- The Washington Times - Friday, April 5, 2002

Confessed Russian spy Robert P. Hanssen's unauthorized use of FBI computers to obtain confidential information on Hillary Rodham Clinton, her daughter, Chelsea, and FBI Director Louis J. Freeh was never detected by FBI internal security officials, an investigation says.
A 13-month probe into FBI security problems by a seven-member commission, headed by former CIA and FBI Director William H. Webster, said Hanssen, a veteran FBI counterintelligence agent, gained entry to computers on more than 20 occasions for information on the first lady, Chelsea Clinton and Mr. Freeh.

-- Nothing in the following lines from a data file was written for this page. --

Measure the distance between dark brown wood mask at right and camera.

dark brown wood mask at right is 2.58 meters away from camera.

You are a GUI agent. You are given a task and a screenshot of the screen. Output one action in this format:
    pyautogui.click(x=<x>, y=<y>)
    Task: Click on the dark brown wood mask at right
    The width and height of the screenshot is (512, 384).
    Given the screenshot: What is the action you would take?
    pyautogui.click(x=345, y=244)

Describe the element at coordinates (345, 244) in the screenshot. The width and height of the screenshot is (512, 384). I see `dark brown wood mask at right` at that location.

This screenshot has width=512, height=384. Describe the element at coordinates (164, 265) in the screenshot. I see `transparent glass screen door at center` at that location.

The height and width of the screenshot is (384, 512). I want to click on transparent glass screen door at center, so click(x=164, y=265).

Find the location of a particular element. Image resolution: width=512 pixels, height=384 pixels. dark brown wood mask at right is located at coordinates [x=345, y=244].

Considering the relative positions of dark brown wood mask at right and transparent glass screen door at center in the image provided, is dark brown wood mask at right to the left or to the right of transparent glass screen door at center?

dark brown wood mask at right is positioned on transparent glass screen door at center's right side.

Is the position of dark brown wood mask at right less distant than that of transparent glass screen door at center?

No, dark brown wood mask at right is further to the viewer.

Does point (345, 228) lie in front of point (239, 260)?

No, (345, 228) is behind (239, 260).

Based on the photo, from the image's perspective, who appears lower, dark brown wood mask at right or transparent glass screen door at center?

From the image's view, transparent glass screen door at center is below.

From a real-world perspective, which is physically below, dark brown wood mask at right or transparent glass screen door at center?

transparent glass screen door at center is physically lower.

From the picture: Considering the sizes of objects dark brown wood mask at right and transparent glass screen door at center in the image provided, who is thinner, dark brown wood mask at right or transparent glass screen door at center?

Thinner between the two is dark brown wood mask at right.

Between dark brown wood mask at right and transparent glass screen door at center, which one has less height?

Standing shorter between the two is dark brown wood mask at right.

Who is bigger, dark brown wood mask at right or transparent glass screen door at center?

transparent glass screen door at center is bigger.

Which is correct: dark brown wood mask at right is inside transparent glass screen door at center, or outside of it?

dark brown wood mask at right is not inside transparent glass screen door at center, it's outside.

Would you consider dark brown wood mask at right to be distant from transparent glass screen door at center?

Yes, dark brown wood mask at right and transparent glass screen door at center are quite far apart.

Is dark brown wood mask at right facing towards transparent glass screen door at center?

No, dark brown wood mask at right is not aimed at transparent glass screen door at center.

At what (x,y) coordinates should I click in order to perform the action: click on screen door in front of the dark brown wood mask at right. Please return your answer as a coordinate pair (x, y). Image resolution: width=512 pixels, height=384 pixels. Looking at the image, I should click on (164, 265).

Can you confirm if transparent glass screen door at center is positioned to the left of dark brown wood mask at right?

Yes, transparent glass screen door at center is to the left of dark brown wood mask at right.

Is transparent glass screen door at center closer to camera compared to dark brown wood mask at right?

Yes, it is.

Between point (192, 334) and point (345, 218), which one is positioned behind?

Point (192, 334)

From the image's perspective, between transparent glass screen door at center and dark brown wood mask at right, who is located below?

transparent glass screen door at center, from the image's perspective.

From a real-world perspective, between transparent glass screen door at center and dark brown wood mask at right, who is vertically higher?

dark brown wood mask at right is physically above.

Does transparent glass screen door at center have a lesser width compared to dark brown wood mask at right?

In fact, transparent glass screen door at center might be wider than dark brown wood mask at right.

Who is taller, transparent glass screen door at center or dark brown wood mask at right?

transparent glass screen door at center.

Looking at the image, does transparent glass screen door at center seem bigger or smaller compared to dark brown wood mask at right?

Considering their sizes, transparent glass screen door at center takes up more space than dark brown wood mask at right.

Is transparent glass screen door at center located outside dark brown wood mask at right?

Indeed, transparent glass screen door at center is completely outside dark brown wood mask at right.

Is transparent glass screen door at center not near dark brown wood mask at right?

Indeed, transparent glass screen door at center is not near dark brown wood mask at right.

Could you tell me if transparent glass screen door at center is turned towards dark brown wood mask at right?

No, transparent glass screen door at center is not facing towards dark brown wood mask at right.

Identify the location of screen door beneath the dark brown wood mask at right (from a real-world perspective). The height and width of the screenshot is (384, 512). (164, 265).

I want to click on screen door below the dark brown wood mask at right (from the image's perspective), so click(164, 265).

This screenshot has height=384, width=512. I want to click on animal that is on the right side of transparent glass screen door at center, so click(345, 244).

The commission's 107-page report, released yesterday, said Hanssen ran searches with the names "Hillary Rodham Clinton," "Hillary" and "Chelsea," along with at least one on Mr. Freeh. The report said had FBI security officials been aware of these searches, "it seems likely" they would have found this activity "peculiar" and it would have received "close scrutiny."
The report also said Hanssen searched for documents containing his name, spelled several different ways, his home address, names of agents in FBI espionage squads, code names of espionage investigations, counterintelligence restricted cases and terms such as "espionage."

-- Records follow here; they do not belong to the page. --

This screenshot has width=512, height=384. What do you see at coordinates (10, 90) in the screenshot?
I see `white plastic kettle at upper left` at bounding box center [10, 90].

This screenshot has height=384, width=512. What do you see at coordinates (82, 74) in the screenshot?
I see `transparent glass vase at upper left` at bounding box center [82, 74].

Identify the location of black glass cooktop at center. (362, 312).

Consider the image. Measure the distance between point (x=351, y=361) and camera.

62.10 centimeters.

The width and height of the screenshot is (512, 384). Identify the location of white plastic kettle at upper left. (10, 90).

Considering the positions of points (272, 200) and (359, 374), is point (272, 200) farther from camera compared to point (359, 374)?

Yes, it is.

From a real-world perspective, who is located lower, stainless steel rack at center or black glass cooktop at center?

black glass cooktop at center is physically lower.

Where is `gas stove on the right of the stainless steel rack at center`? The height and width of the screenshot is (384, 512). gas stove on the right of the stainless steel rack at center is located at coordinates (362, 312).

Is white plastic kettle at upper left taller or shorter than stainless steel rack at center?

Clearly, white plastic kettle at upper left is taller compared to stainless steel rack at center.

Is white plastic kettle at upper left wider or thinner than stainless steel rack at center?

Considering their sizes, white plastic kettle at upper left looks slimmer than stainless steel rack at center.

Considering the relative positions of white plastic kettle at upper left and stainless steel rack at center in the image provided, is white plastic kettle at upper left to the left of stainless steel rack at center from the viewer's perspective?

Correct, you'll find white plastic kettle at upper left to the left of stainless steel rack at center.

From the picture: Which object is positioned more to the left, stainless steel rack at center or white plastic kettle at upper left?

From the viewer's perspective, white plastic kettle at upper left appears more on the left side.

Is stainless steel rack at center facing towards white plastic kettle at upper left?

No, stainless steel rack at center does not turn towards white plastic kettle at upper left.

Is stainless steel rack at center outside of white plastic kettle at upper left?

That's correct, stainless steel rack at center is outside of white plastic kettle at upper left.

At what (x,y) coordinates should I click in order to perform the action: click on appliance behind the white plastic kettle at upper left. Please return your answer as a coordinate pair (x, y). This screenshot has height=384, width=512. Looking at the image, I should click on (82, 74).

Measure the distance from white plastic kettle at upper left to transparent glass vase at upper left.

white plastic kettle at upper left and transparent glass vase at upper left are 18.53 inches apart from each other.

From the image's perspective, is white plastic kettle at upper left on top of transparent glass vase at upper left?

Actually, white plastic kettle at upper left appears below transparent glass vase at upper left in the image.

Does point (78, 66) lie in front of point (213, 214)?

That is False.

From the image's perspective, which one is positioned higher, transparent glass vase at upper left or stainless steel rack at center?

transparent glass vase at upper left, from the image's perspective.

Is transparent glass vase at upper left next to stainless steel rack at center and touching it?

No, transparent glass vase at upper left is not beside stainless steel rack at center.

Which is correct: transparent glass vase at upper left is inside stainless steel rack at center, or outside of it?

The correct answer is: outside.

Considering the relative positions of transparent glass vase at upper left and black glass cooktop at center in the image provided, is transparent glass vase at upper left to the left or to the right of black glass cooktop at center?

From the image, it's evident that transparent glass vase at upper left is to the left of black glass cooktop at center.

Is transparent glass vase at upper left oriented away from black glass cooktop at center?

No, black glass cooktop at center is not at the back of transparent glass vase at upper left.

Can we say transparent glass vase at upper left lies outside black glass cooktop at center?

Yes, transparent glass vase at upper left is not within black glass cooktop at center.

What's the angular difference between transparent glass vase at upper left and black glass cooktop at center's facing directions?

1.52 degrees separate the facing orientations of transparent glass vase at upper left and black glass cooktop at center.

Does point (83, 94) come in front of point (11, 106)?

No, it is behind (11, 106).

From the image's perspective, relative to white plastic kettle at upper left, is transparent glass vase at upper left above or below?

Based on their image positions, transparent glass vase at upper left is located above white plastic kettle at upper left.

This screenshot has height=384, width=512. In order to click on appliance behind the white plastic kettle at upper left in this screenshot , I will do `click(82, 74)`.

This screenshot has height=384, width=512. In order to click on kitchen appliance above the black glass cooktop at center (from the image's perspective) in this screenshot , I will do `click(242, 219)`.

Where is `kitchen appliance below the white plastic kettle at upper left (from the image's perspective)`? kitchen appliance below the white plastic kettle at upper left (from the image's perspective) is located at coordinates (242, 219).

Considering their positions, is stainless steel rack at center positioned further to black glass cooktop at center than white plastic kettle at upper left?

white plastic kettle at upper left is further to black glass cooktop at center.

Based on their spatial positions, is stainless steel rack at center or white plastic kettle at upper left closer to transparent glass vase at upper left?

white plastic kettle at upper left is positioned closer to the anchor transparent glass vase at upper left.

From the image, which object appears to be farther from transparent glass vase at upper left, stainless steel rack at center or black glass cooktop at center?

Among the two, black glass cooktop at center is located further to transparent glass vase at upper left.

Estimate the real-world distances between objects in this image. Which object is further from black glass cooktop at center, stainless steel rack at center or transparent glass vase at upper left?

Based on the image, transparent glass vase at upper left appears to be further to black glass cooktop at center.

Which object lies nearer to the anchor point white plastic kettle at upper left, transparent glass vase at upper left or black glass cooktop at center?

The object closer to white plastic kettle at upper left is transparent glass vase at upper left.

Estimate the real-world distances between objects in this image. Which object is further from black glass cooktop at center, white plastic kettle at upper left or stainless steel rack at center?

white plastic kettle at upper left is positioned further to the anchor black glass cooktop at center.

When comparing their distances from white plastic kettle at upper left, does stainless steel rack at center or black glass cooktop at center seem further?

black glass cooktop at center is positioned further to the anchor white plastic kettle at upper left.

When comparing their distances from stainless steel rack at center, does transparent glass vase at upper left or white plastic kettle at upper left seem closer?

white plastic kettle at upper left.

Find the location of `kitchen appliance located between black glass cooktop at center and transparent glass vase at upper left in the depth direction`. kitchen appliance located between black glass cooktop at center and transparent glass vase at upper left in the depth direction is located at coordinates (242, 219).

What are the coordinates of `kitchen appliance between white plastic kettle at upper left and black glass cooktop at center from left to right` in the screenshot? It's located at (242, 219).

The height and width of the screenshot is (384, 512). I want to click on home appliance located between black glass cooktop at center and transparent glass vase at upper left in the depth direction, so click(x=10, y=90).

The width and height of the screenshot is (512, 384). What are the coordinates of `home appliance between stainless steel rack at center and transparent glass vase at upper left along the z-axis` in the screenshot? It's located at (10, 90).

Those searches, the report said, were aimed at determining if resources had been allocated to surveil the locations he used as drops for secret information. Those searches, had they been detected, should have alerted FBI security officials to his misconduct, the report said.

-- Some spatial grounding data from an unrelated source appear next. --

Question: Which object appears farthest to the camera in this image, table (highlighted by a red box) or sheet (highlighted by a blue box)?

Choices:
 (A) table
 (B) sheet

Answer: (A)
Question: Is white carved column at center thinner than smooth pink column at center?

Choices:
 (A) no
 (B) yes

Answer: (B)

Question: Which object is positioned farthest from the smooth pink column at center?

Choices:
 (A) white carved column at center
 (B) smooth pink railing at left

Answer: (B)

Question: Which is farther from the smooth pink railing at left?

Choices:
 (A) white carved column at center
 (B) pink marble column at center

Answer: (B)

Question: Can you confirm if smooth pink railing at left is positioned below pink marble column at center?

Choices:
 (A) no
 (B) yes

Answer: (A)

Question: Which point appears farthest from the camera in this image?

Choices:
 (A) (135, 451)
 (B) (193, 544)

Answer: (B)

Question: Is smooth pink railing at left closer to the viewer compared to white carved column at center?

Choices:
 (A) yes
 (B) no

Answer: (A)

It was not clear what information Hanssen sought or retrieved concerning Mrs. Clinton, her daughter or Mr. Freeh, but the report concluded that FBI security officials should have detected the unauthorized searches.
The report, delivered to Attorney General John Ashcroft, said FBI senior executives paid little attention to significant deficiencies in the bureau's internal security system, and that FBI executives hampered by a fragmented and uncoordinated internal security system failed to correct long-standing security problems.
The commission documented extensive FBI technology and management problems that led to internal security breakdowns. It also concluded that FBI executives gave low priority to security matters, that the bureau was using outdated computers, networks and encryption standards, and that, as a result, morale among rank-and-file agents was low and dropping.
It also said security training at the FBI was almost nonexistent, and agents usually adopted security duties as additional assignments.
Hanssen's January 2001 arrest as a spy exposed extensive weaknesses in the FBI's internal security system, including document-handling procedures and a policy of not requiring regular polygraph tests for agents like Hanssen involved in high-profile national security cases.
His arrest in a Virginia park, where he was dropping off information for his Russian handlers, led to the creation of the Webster commission.
"Regrettably, the report by the Webster commission demonstrates how a trusted insider, through repeated acts of betrayal and treachery over more than 20 years, was able to exploit deficiencies in FBI internal security systems and procedures to cause grievous harm to the national security of the United States," said Mr. Ashcroft.
FBI Director Robert S. Mueller III, who has created a new security division to review bureau security deficiencies, said he was "confident we are on track" to making changes.
Sen. Patrick J. Leahy, Vermont Democrat and chairman of the Senate Judiciary Committee, called the report "a wake-up call not only for the FBI, but for other federal agencies" who have failed to safeguard their internal security systems.
The commission said Hanssen was proficient in combing through the FBI's automated records system, and that he had downloaded "reams" of classified information to disks. It also said he collected the information unchallenged as a senior agent and retrieved data from computers at offices where he did not work.
Karen Dunn, spokeswoman for Mrs. Clinton, now the junior Democratic senator from New York, did not return calls for comment. Mr. Freeh also was unavailable.
Hanssen pleaded guilty in July to 13 counts of espionage against the United States, one count of conspiracy and one count of attempted espionage dating back more than 20 years. He was accused of spying for Russia and the Soviet Union. The government dropped six counts and waived the death penalty in return for his cooperation in assessing the damage he caused.
He faces life in prison without the possibility of parole. Sentencing is scheduled for May.